Other conflict resolution between Policy objects must also follow the rules outlined in GEP-713, in its Conflict Resolution section.

Policy Attachment examples and behavior

This approach is building on concepts from all of the alternatives discussed below. This is very similar to the (now removed) BackendPolicy resource in the API, but also borrows some concepts from the ServicePolicy proposal.

Policy Attachment for Ingress

When talking about Direct Attached Policy attaching to Gateway resources for ingress use cases (as discussed in GEP-2648), the flow is relatively straightforward. A policy can reference the resource it wants to apply to, and only affects that resource.

Simple Ingress Example

However, an Inherited Policy can attach to a parent resource, and then each policy applies to the referenced resource and everything below it in terms of hierarchy.

In the simple example above, the TimeoutPolicy attaches to the Gateway but affects the HTTPRoute. That’s the very thing that makes this an Inherited Policy.

Although the next example is likely more complex than many real world use cases, it helps demonstrate how policy attachment can work across namespaces.

Complex Ingress Example

In this example, the Gateway has a TimeoutPolicy attached, which affects the HTTPRoute in the App namespace. That HTTPRoute also has the Direct Attached RetryPolicy attached, which affects the HTTPRoute itself, and one of the backends has a HealthCheckPolicy attached to the Service, which is also a Direct Attached Policy.

This shows how Direct and Inherited Policies can be attached to varied objects and still apply the relevant configuration.

As a preview of a later section though, ask yourself: If I was the owner of the HTTPRoute, how would I know what Policy was affecting it at any point in time?

Policy Attachment for Mesh

Although there is a great deal of overlap between ingress and mesh use cases, mesh enables more complex policy attachment scenarios. For example, you may want to apply policy to requests from a specific namespace to a backend in another namespace.

Simple Mesh Example

Policy attachment can be quite simple with mesh. Policy can be applied to any resource in any namespace but it can only apply to requests from the same namespace if the target is in a different namespace.

At the other extreme, policy can be used to apply to requests from a specific workload to a backend in another namespace. A route can be used to intercept these requests and split them between different backends (foo-a and foo-b in this case).

Complex Mesh Example

Policy TargetRef API

Each Policy resource MUST include a single targetRef field. It must not target more than one resource at a time, but it can be used to target larger resources such as Gateways or Namespaces that may apply to multiple child resources.

As with most APIs, there are countless ways we could choose to expand this in the future. This includes supporting multiple targetRefs and/or label selectors. Although this would enable compelling functionality, it would increase the complexity of an already complex API and potentially result in more conflicts between policies. Although we may choose to expand the targeting capabilities in the future, at this point it is strongly preferred to start with a simpler pattern that still leaves room for future expansion.

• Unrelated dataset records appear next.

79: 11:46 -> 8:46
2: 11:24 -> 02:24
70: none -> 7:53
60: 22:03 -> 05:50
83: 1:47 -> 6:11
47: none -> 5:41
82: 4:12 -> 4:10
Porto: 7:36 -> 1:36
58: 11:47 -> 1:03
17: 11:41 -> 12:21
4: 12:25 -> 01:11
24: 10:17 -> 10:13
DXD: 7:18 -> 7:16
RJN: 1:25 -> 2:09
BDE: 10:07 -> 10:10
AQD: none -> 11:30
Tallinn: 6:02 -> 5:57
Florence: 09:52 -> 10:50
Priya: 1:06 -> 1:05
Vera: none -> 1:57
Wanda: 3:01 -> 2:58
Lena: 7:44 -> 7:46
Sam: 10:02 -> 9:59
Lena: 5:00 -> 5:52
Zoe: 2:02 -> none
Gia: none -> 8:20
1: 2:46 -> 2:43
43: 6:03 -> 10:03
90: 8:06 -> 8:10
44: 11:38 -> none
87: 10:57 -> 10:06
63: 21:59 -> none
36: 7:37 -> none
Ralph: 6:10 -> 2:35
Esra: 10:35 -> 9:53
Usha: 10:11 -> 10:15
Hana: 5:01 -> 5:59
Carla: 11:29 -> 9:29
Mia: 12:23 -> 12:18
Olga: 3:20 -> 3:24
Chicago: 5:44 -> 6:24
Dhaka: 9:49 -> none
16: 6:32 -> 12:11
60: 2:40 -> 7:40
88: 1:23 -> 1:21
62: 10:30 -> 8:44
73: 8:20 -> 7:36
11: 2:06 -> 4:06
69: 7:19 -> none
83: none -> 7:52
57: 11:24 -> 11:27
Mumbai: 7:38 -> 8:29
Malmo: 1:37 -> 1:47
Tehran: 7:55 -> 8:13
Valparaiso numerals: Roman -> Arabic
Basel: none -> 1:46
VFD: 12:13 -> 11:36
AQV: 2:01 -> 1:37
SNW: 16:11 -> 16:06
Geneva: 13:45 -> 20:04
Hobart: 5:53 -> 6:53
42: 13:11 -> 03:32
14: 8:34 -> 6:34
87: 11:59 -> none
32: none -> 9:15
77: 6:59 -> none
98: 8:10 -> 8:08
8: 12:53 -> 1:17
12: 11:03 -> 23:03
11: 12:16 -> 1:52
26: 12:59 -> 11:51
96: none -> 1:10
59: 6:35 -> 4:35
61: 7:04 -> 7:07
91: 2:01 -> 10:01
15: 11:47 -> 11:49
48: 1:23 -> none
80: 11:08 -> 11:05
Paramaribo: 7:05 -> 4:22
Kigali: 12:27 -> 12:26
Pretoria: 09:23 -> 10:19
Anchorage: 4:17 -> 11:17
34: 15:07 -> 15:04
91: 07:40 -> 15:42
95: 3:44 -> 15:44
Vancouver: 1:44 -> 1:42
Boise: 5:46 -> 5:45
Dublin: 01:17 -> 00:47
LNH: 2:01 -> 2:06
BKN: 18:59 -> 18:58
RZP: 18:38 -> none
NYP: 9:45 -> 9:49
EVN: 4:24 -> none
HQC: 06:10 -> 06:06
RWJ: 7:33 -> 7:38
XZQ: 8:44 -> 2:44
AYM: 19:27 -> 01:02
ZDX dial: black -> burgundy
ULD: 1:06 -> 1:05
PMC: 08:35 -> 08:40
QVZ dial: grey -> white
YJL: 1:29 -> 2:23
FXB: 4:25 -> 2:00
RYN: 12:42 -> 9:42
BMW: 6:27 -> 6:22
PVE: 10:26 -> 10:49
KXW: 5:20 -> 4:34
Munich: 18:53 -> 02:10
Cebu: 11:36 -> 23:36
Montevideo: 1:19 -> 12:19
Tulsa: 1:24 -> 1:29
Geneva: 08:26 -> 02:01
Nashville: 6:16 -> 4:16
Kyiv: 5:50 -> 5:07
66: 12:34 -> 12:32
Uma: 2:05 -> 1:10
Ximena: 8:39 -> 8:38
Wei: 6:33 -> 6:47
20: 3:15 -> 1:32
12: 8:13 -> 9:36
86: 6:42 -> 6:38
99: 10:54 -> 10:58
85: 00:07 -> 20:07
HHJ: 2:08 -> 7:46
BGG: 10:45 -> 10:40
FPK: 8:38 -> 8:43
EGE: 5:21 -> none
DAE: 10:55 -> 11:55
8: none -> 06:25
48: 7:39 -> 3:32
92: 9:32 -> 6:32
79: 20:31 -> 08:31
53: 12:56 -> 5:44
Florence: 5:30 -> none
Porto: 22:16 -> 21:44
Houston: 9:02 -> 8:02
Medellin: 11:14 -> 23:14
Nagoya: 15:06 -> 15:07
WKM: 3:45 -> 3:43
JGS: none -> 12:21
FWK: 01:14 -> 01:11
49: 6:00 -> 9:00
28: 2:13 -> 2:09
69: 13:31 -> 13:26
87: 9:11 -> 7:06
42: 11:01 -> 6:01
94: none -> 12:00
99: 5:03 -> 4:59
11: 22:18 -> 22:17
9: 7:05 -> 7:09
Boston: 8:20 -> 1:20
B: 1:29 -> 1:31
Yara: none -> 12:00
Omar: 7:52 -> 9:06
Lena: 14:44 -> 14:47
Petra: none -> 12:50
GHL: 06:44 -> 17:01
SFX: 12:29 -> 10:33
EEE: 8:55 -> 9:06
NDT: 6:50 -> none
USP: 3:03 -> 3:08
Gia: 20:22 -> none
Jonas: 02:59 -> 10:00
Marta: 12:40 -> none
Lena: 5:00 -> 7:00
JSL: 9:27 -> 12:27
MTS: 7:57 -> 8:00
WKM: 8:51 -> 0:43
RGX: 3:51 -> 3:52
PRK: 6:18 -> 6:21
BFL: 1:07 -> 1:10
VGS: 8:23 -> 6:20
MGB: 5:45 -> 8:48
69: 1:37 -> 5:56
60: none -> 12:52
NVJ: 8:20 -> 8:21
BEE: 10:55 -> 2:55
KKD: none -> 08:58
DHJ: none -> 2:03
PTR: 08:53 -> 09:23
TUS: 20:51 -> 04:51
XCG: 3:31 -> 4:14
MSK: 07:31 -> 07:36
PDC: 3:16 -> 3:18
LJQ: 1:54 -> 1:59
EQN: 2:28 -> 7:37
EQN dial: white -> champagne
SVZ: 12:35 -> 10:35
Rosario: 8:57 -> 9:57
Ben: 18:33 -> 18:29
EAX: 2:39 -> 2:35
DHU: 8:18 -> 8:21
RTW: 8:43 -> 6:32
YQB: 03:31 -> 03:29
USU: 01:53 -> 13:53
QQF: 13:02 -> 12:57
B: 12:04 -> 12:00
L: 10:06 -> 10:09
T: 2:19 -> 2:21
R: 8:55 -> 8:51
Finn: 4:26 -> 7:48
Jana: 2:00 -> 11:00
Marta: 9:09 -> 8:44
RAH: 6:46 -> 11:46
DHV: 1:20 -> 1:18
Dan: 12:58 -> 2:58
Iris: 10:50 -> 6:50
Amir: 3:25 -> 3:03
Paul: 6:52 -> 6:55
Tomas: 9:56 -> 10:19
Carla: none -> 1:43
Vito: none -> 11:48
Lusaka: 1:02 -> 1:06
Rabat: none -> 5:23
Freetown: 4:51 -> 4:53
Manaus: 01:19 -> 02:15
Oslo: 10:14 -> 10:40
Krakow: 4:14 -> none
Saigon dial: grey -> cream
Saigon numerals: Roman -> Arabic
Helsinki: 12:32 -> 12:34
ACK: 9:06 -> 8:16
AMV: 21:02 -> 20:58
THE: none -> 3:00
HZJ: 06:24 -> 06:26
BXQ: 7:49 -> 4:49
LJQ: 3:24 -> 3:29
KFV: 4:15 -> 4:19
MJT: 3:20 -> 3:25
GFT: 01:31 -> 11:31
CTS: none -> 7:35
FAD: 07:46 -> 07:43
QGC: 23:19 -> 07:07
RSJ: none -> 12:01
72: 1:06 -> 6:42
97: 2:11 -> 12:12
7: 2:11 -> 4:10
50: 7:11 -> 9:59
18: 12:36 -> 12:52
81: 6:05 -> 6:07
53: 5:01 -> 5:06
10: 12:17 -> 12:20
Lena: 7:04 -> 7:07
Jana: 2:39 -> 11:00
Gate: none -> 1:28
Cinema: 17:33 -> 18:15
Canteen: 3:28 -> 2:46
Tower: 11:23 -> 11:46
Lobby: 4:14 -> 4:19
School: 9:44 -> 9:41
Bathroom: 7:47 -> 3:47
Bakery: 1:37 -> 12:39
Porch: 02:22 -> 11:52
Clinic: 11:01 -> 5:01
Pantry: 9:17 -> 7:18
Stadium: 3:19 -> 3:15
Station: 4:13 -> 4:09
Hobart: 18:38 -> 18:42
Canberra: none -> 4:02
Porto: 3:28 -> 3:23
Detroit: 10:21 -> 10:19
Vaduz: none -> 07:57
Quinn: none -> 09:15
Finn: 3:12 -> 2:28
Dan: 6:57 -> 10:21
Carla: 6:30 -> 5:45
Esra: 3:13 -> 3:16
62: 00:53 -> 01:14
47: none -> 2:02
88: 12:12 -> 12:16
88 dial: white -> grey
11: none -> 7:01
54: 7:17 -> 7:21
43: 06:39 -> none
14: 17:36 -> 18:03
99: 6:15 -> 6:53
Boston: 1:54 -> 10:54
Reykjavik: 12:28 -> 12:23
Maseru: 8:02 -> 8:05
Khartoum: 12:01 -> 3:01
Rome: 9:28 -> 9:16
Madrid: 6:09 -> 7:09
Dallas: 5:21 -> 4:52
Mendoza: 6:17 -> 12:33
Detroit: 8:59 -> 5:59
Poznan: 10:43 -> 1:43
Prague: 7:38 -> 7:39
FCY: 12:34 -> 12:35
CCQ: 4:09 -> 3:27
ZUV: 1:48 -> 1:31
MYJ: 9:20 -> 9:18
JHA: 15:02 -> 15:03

The targetRef field MUST have the following structure:

  1. // PolicyTargetReference identifies an API object to apply policy to.
  2. type PolicyTargetReference struct {
  3. // Group is the group of the target resource.
  4. //
  5. // +kubebuilder:validation:MinLength=1
  6. // +kubebuilder:validation:MaxLength=253
  7. Group string `json:"group"`
  8. // Kind is kind of the target resource.
  9. //
  10. // +kubebuilder:validation:MinLength=1
  11. // +kubebuilder:validation:MaxLength=253
  12. Kind string `json:"kind"`
  13. // Name is the name of the target resource.
  14. //
  15. // +kubebuilder:validation:MinLength=1
  16. // +kubebuilder:validation:MaxLength=253
  17. Name string `json:"name"`
  18. // Namespace is the namespace of the referent. When unspecified, the local
  19. // namespace is inferred. Even when policy targets a resource in a different
  20. // namespace, it may only apply to traffic originating from the same
  21. // namespace as the policy.
  22. //
  23. // +kubebuilder:validation:MinLength=1
  24. // +kubebuilder:validation:MaxLength=253
  25. // +optional
  26. Namespace string `json:"namespace,omitempty"`
  27. }

Sample Policy API

The following structure can be used as a starting point for any Policy resource using this API pattern. Note that the PolicyTargetReference struct defined above will be distributed as part of the Gateway API.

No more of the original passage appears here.